Medical Solutions’ newest co-op goes where no co-op has gone before, sparking controversy
- Jane Komsky
- +Rachel Butt
More than a super majority of first and second lien term loan lenders to travel nursing company Medical Solutions have signed on to what could be the boldest cooperation agreement to date.
This co-op, drafted by Gibson Dunn, allows for the possibility of up to four tiers of treatment: (1) SteerCo parties (2) initial parties (3) subsequent parties and (4) Non co-op parties. As will be explained below, although the co-op does not actually require different tiers of treatment, it allows the flexibility to do so by not promising that certain lenders will receive pro rata treatment outside of their specific tier within the co-op.
This is in stark contrast to a traditional co-op pact, where all creditors are to be treated pro rata, with the exception of a carveout premiums for a SteerCo. As a result, a minority of lenders are choosing to steer clear of the co-op and instead organize with Glenn Agre, as reported by 9fin.

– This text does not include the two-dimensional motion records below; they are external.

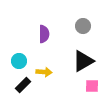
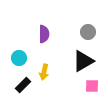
gray circle: moved 5 px right, 6 px down
cyan circle: moved 3 px up
yellow arrow: rotated 98 degrees clockwise
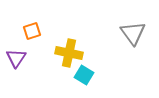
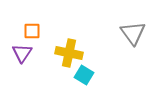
orange square: rotated 18 degrees clockwise
purple triangle: moved 6 px right, 5 px up
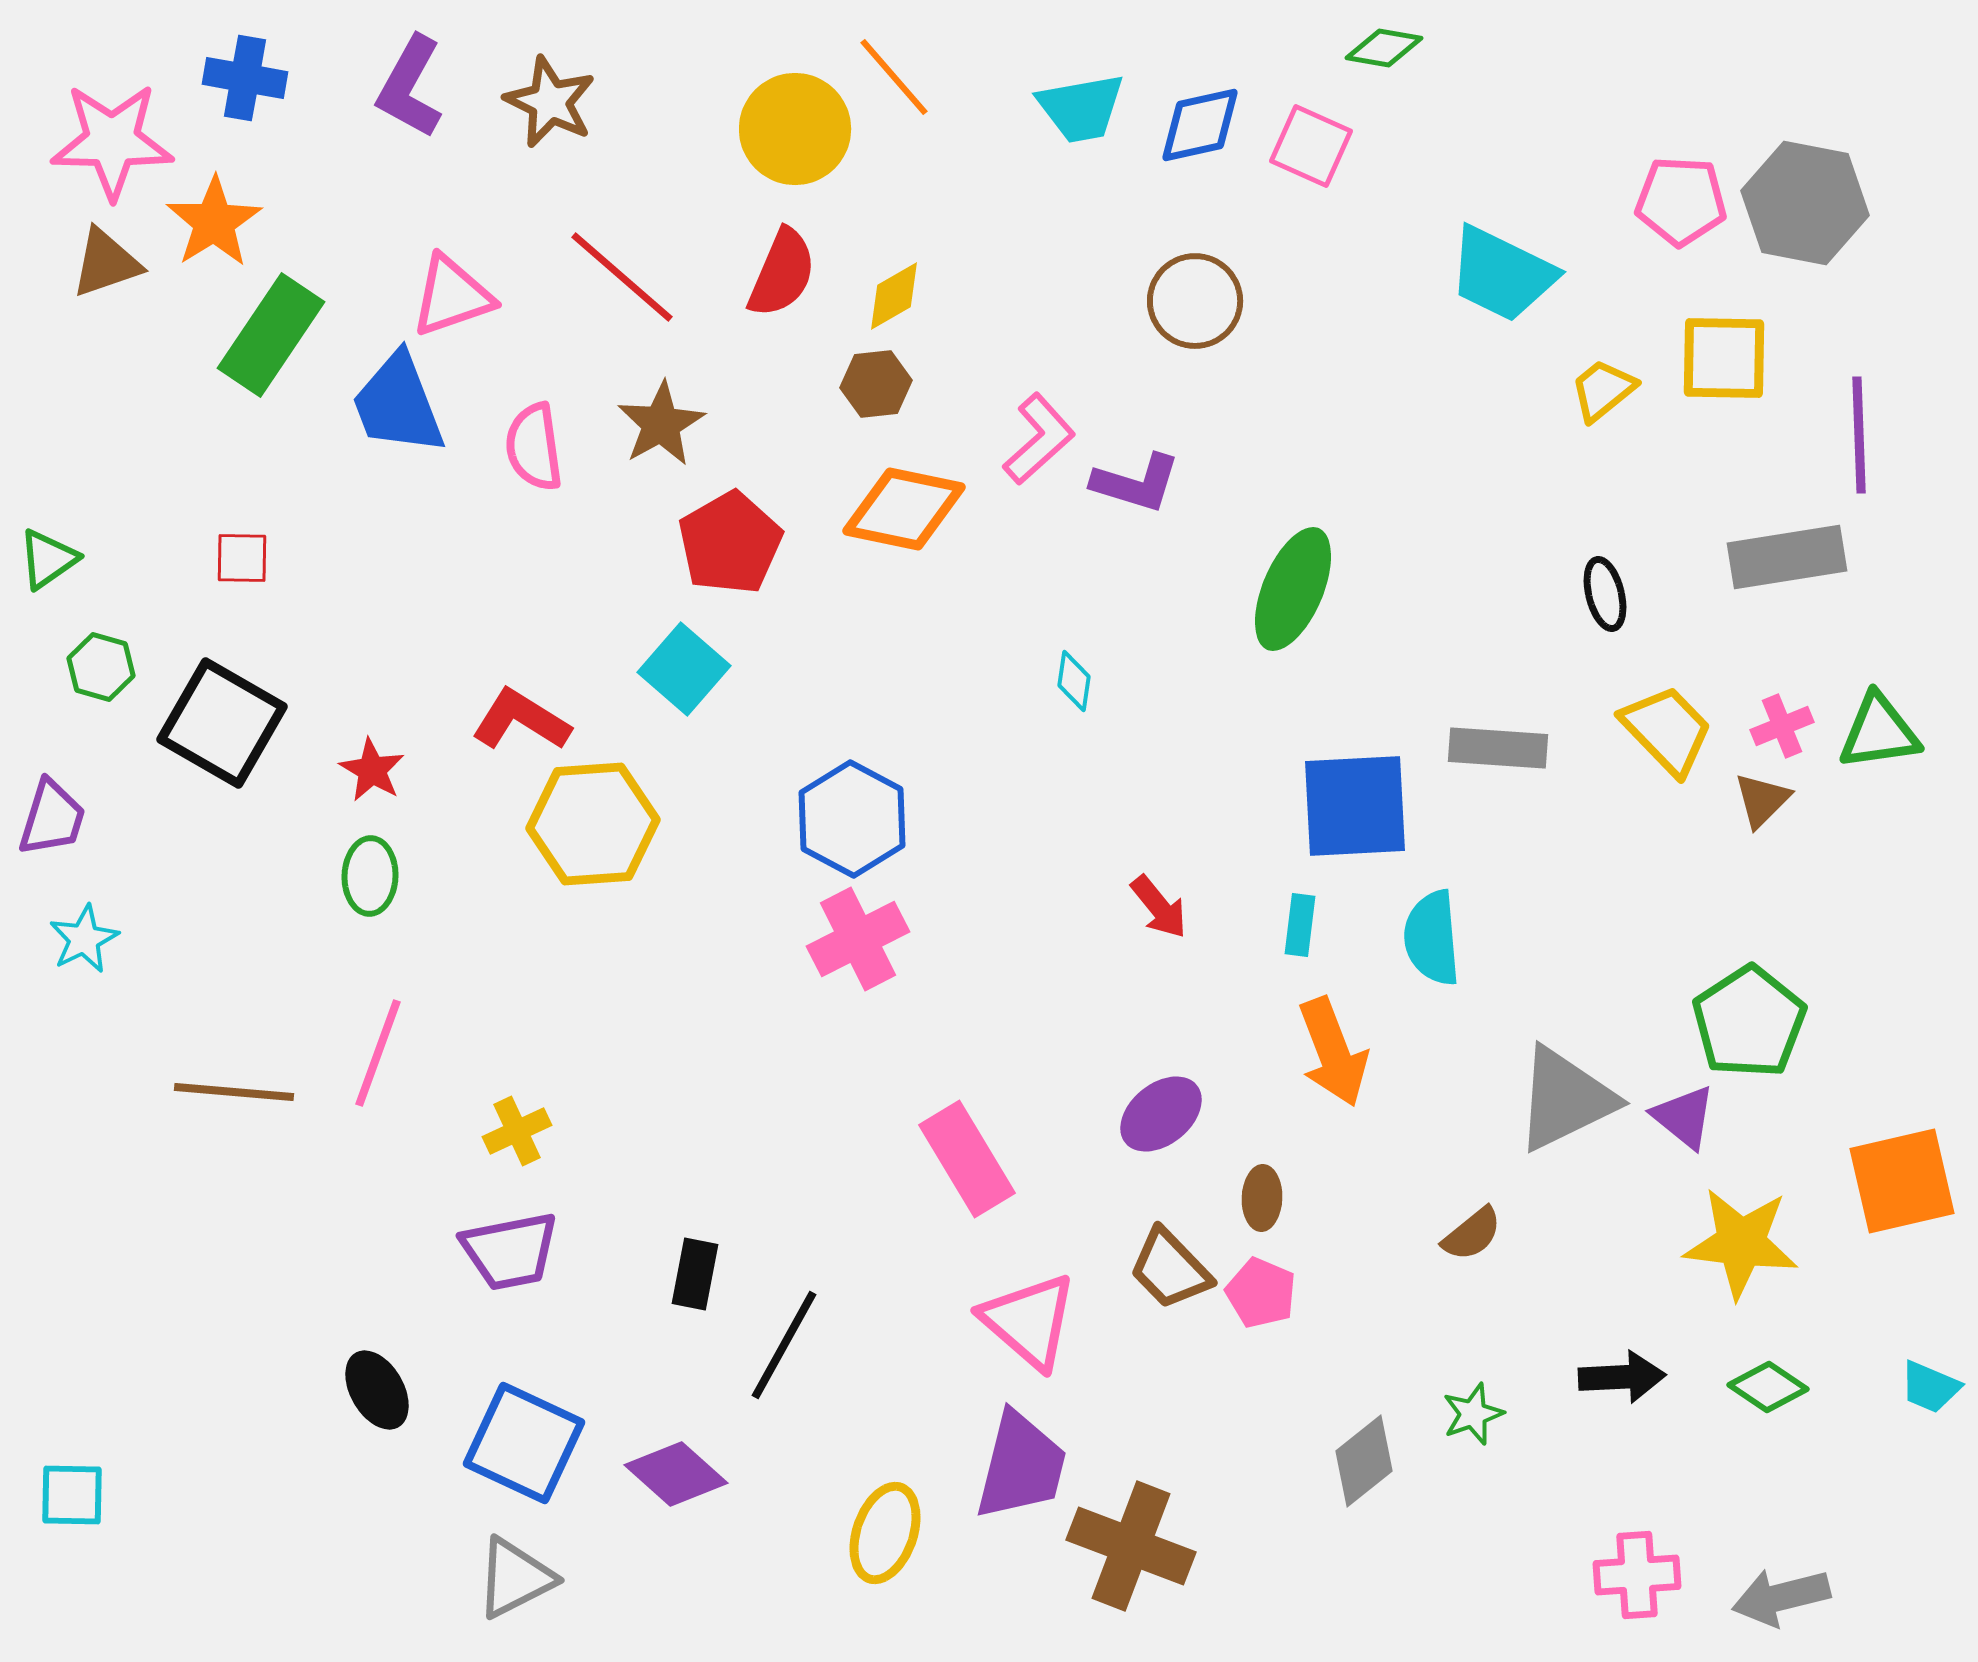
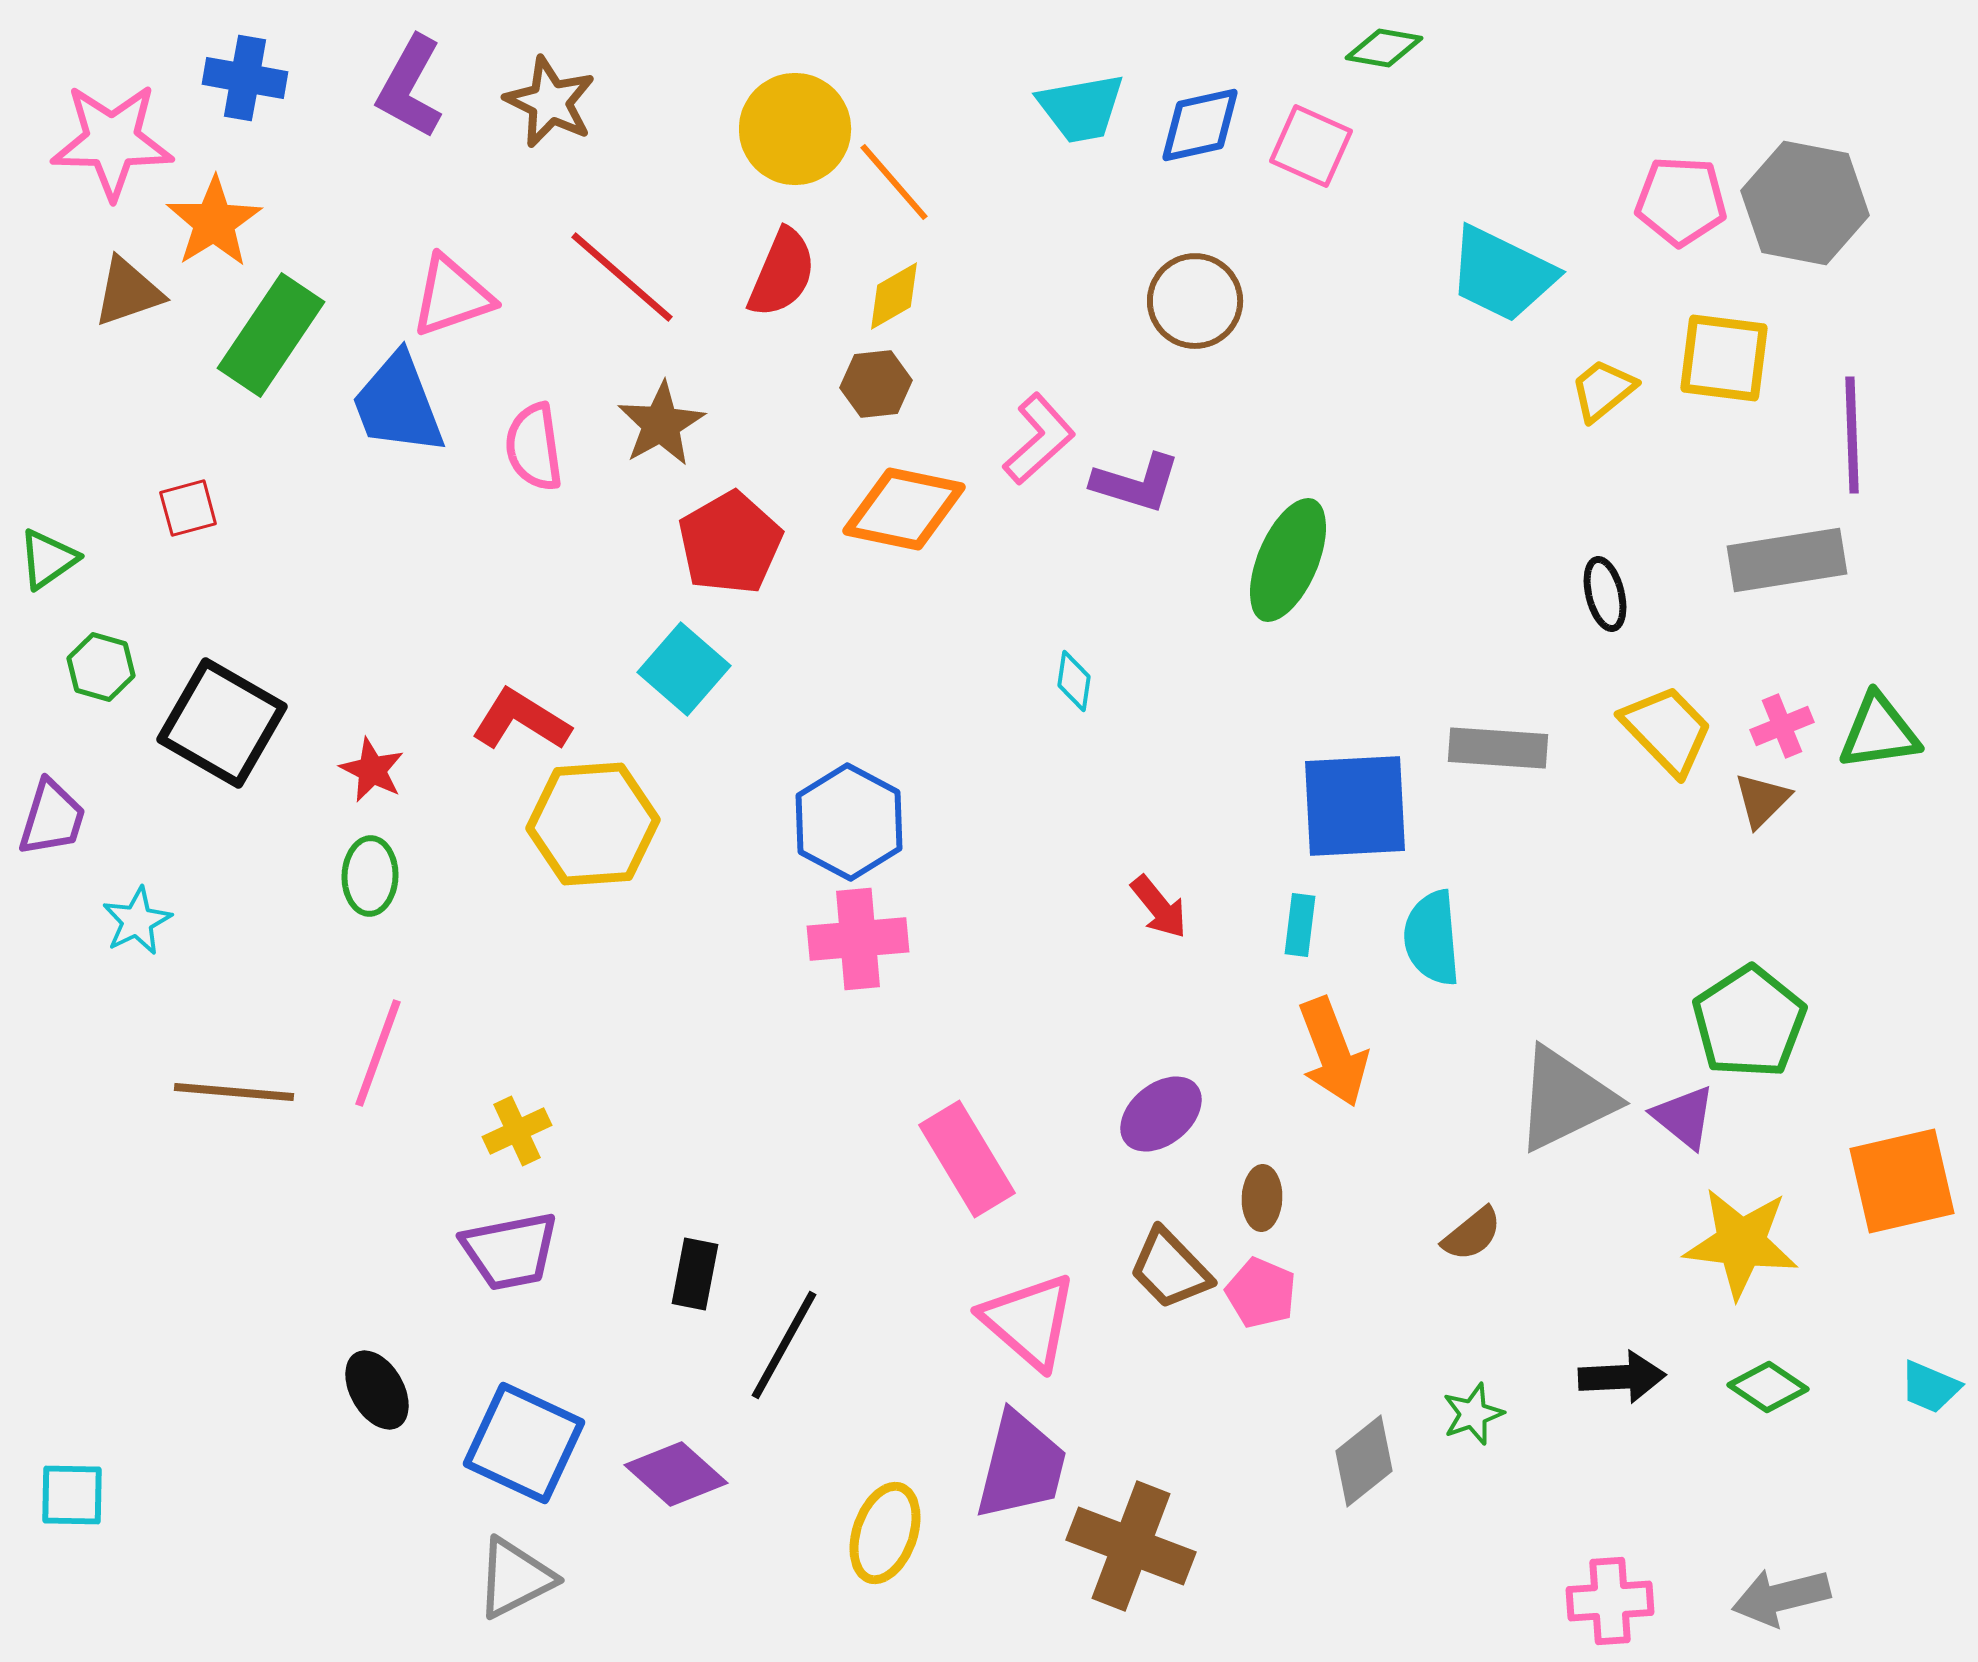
orange line at (894, 77): moved 105 px down
brown triangle at (106, 263): moved 22 px right, 29 px down
yellow square at (1724, 358): rotated 6 degrees clockwise
purple line at (1859, 435): moved 7 px left
gray rectangle at (1787, 557): moved 3 px down
red square at (242, 558): moved 54 px left, 50 px up; rotated 16 degrees counterclockwise
green ellipse at (1293, 589): moved 5 px left, 29 px up
red star at (372, 770): rotated 4 degrees counterclockwise
blue hexagon at (852, 819): moved 3 px left, 3 px down
cyan star at (84, 939): moved 53 px right, 18 px up
pink cross at (858, 939): rotated 22 degrees clockwise
pink cross at (1637, 1575): moved 27 px left, 26 px down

This cooperation agreement, reviewed by 9fin, contemplates a potential transaction that has the support of:
- “Required Parties” which refers to initial parties holding at least 75.01% in aggregate principal amount of the first lien term loans that constitute “Record Date Paper” held by all initial parties at the applicable time; and
- “Required Second Lien Parties” which refers to initial parties holding at least 75.01% in aggregate principal amount of the second lien term loans that constitute “Record Date Paper” held by all initial parties at the applicable time.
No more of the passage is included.